First thing I saw as we clawed our way over the rim was Chief Dadlez pulling up in his muddy cruiser. He and Officer Big City got out of the cruiser, surveyed the scene, and put their fists on their hips with exactly the same motion at exactly the same time.
“Is somebody going to catch me up?” Dadlez barked, as though everything had gone awry in his absence.
My dad, bless his heart, said, “Found ’em.”
Vinny had not spoken all the way up from the pool. I heard Lucas Mills the volunteer fireman, and my cousin in some complicated way—ask how he was, and Vinny had not answered. Behind my dad, Coach was bent over with his hands on his knees, like he’d been throwing up. Dad had his hand on his back, comforting him. He stood up, Coach did, and began to walk toward his son. Not many people heard what he said, or even knew that he’d said anything.

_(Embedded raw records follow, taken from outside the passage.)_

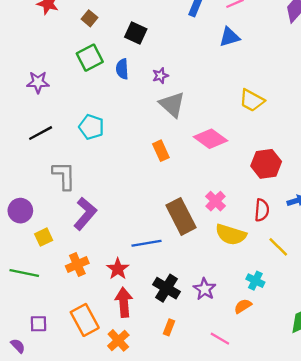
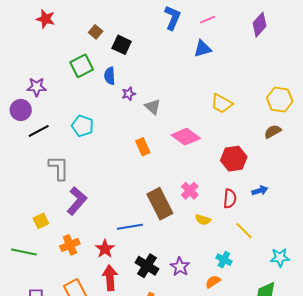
brown square: (89, 18) -> (96, 32), moved
purple star: (160, 76) -> (129, 94), moved
gray triangle: (172, 104) -> (153, 107), size x0.7
purple circle: (20, 211) -> (21, 110), moved
yellow semicircle: (231, 235) -> (203, 220), size x0.6

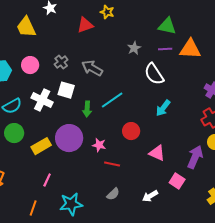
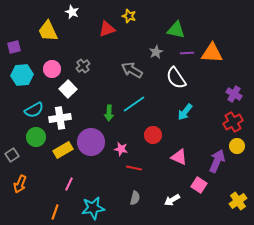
green triangle: (167, 26) -> (176, 30), moved
gray arrow: (92, 68) -> (132, 70), moved
white square: (66, 90) -> (68, 89), moved, turned 30
white cross: (42, 100) -> (60, 118), moved, turned -35
gray semicircle: (113, 194) -> (135, 198), turned -32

But I did. He said, “You find what you were looking for?”
Vince nodded.
I lost track of how long they stood there, looking at one another, but at last Coach said, “Son,” and pulled Vince against him so Vince’s face was buried in his shoulder. Vince sagged at the knees and his father held him up. The rain stopped finally, even way out over the green mountains. The men went down for the bones, then, Andy and Lucas and the firemen did, with a stretcher like the bones were still a man. I could see Vince walking a little ahead when the dawn broke, with his dad’s arm across his shoulders. The pack was on his back, the one with the Boy Scout patches, catching the first light sapphire and gold. Vince would abide there and wait for the bones, to be with them in the next part of their journey. We would wait with him until the next thing happened.